(Data supplied)

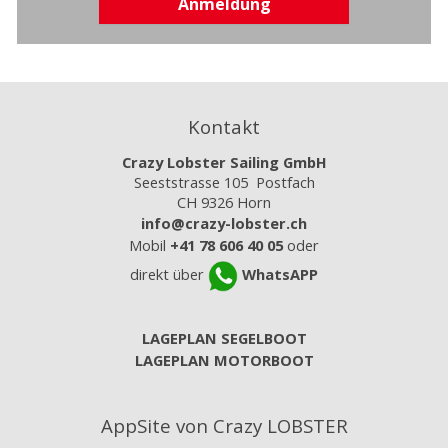
Anmeldung
Kontakt
Crazy Lobster Sailing GmbH
Seeststrasse 105 Postfach
CH 9326 Horn
info@crazy-lobster.ch
Mobil
+41 78 606 40 05
oder
direkt über
WhatsAPP
LAGEPLAN SEGELBOOT
LAGEPLAN MOTORBOOT
AppSite von Crazy LOBSTER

(End Data supplied)

> **Problem description**:
Print every line of the material exactly as written, but drop the pictures.

> **Completed task**:
Anmeldung
Kontakt
Crazy Lobster Sailing GmbH
Seeststrasse 105 Postfach
CH 9326 Horn
info@crazy-lobster.ch
Mobil
+41 78 606 40 05
oder
direkt über
WhatsAPP
LAGEPLAN SEGELBOOT
LAGEPLAN MOTORBOOT
AppSite von Crazy LOBSTER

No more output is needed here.